### [PROBLEM TO SOLVE]
Search through the entries for the word "Europe" and copy every line that has it.

### [EXERCISE DATA]

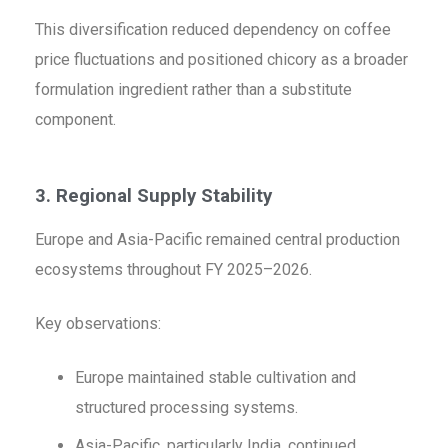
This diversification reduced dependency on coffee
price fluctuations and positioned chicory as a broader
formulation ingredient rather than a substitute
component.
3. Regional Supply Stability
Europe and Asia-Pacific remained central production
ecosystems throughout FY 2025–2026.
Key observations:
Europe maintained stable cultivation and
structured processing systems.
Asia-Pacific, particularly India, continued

* * *

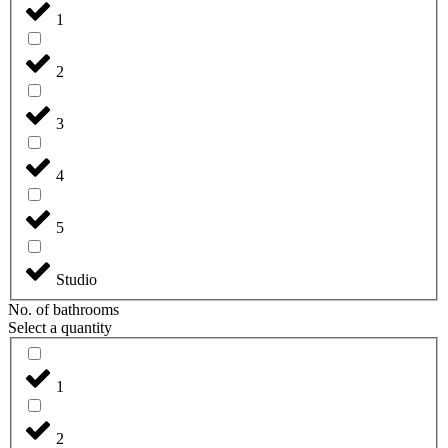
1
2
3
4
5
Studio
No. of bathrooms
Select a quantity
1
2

### [ANSWER BOX]
Europe and Asia-Pacific remained central production
Europe maintained stable cultivation and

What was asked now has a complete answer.